To Be and To Have (2002)
In French with English subtitles

The film won the 2003 César Award for Best Editing and the 2002 Prix Louis Delluc. Click here to watch the trailer.

The one-room “single class” schoolhouse, where one teacher instructs several grades at once, is generally regarded as a quaint thing of the past and a symbol of obsolete and ineffective teaching methods. However, To Be and To Have offers an in-depth look at a small school in rural France where one remarkable man, the soon-to-retire Georges Lopez, has been doing the job of a small teaching staff for 20 years, and has taught several generations of bright and capable children along the way. This touching, award-winning documentary depicts how one teacher can make the all the difference in the world to his students, helping them move onto the next grade or the next school and to grow up to be kind, thoughtful people. According to Philadelphia Inquirer critic Steven Rea, “To Be and to Have is a movie every teacher should see, and every parent, too.”

If… (1968)

The film won the Palme d’Or at the 1969 Cannes Film Festival and was nominated for Best Direction at the 1969 BAFTA Awards. Click here to watch the trailer.

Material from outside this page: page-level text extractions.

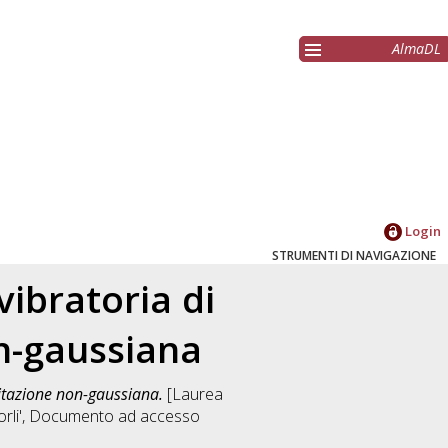
AlmaDL
Login
STRUMENTI DI NAVIGAZIONE
vibratoria di
on-gaussiana
citazione non-gaussiana.
[Laurea
li'
, Documento ad accesso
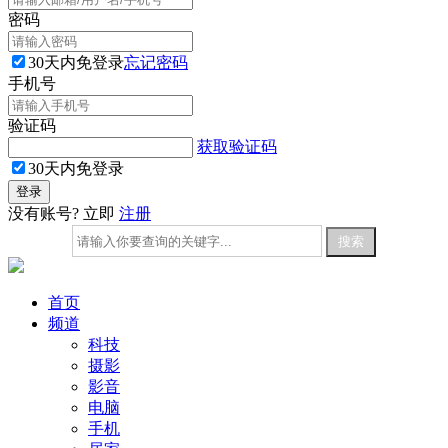
密码
30天内免登录
忘记密码
手机号
验证码
获取验证码
30天内免登录
没有账号? 立即
注册
首页
频道
科技
摄影
影音
电脑
手机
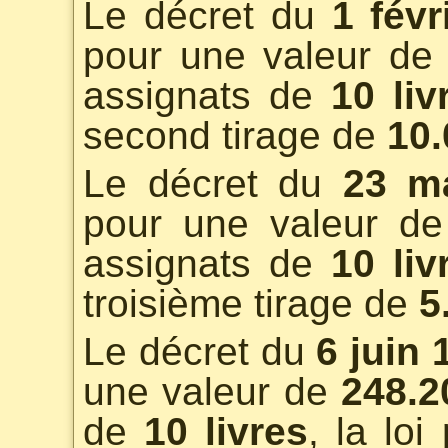
Le décret du
1 févr
pour une valeur d
assignats de
10 liv
second tirage de
10.
Le décret du
23 m
pour une valeur d
assignats de
10 liv
troisième tirage de
5
Le décret du
6 juin 
une valeur de
248.2
de
10 livres
, la lo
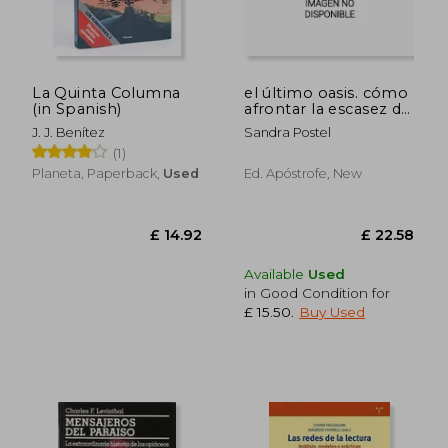
La Quinta Columna
el último oasis. cómo
(in Spanish)
afrontar la escasez de
agua (in Spanish)
£ 18.30
£ 49.
J. J. Benítez
Sandra Postel
(1)
Planeta, Paperback,
Used
Ed. Apóstrofe, New
Available
Used
in Good Condition for
£ 15.50
.
Buy Used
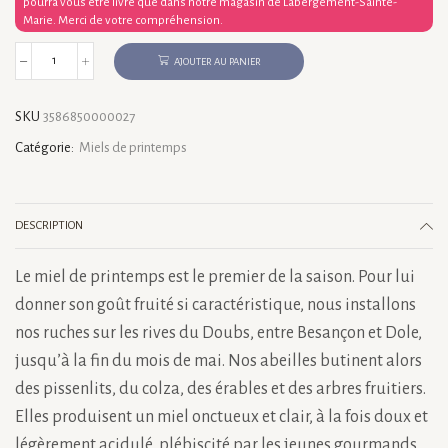
pourra vous être livré que dans notre magasin de Labergement-Sainte-
Marie. Merci de votre compréhension.
AJOUTER AU PANIER
quantité
de
Miel
SKU
3586850000027
de
printemps
Catégorie:
Miels de printemps
1
kg
DESCRIPTION
Le miel de printemps est le premier de la saison. Pour lui
donner son goût fruité si caractéristique, nous installons
nos ruches sur les rives du Doubs, entre Besançon et Dole,
jusqu’à la fin du mois de mai. Nos abeilles butinent alors
des pissenlits, du colza, des érables et des arbres fruitiers.
Elles produisent un miel onctueux et clair, à la fois doux et
légèrement acidulé, plébiscité par les jeunes gourmands.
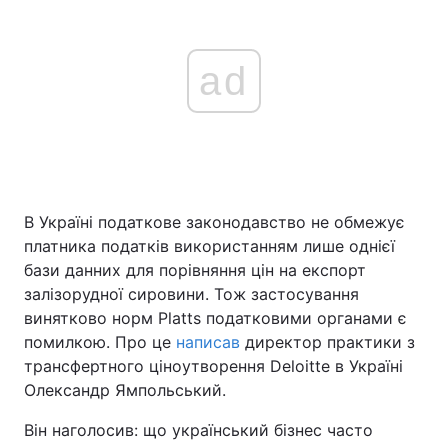
ad
В Україні податкове законодавство не обмежує
платника податків використанням лише однієї
бази данних для порівняння цін на експорт
залізорудної сировини. Тож застосування
винятково норм Platts податковими органами є
помилкою. Про це
написав
директор практики з
трансфертного ціноутворення Deloitte в Україні
Олександр Ямпольський.
Він наголосив: що український бізнес часто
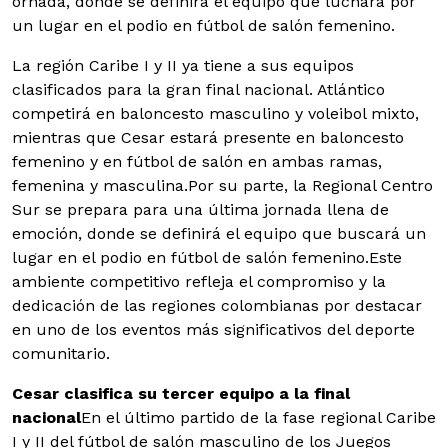
ornada, donde se definirá el equipo que luchará por
un lugar en el podio en fútbol de salón femenino.
La región Caribe I y II ya tiene a sus equipos
clasificados para la gran final nacional. Atlántico
competirá en baloncesto masculino y voleibol mixto,
mientras que Cesar estará presente en baloncesto
femenino y en fútbol de salón en ambas ramas,
femenina y masculina.
Por su parte, la Regional Centro
Sur se prepara para una última jornada llena de
emoción, donde se definirá el equipo que buscará un
lugar en el podio en fútbol de salón femenino.Este
ambiente competitivo refleja el compromiso y la
dedicación de las regiones colombianas por destacar
en uno de los eventos más significativos del deporte
comunitario.
Cesar clasifica su tercer equipo a la final
nacional
En el último partido de la fase regional Caribe
I y II del fútbol de salón masculino de los Juegos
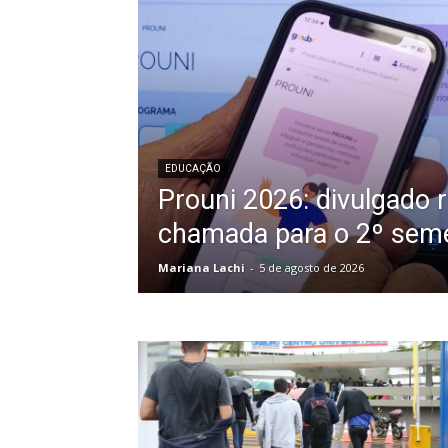
EDUCAÇÃO
Prouni 2026: divulgado 
chamada para o 2º sem
Mariana Lachi
-
5 de agosto de 2026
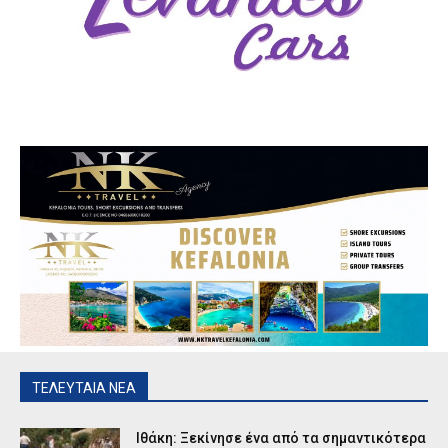
ΤΕΛΕΥΤΑΙΑ ΝΕΑ
Ιθάκη: Ξεκίνησε ένα από τα σημαντικότερα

Taking its title from Rudyard Kipling’s famous poem of Victorian-era stoicism and starring a young Malcolm McDowell as “Mick the Rebel,” director Lindsey Anderson’s If... is a social satire that tells the story of an upper-crust British boarding school where the relationship between the students and the authorities becomes increasingly contentious, leading to a standoff. If… was made three years before McDowell’s international breakout role as nihilistic droog Alex in Stanley Kubrick’s A Clockwork Orange and the two parts share some similarities: a rebellious refusal to play by society’s rules or to blindly obey authority figures. And both resort to violent fantasies, with McDowell’s Mick Travis proclaiming, “One man can change the world with a bullet in the right place.” If madness is the only sane response to an insane world, as psychiatrist R.D. Laing once famously observed, then Mick and his mates’ rebellion against the class-conscious oppression of the British public school system is a textbook case of normality. Anderson would reunite with McDowell in 1973’s O Lucky Man!

And, since tomorrow is the ninth anniversary of 9/11, Tom and Gillian will also discuss a short film available on Kanopy that explores the impact of 9/11 as seen through the eyes of a nine-year-old girl whose Tribeca childhood is shattered by the tragic events of September 11, 2001.

I Live At Ground Zero (2002)

Out of her classroom window, Isabella had seen bodies falling from the north tower, an unforgettable sight that instantly propelled her into a maturity beyond her years.

More Back-to-School Docs That Rock

As the nation prepares to go back to school (virtually or otherwise), it’s a good time to start thinking about our educational system and all the challenges facing students, teachers, parents and learning institutions themselves as we move forward. Before the actual school doors open, we can reflect on the way we learn by watching any of the 150 different Education documentaries that you can stream on Kanopy for free using your library card. Kanopy provides subcategories for various special interests, such as public schools, teachers, arts education, anti-bias education, and Special Ed

A few films have even looked at Baltimore schools, such as Richard Chisolm’s Cafeteria Man (2011), Amanda Lipitz’s Step (2017) and HBO’s Hard Times At Douglass High (2008); though the latter two films aren’t on Kanopy, you can still watch them on DVD using Pratt’s Sidewalk Service or Books By Mail resources.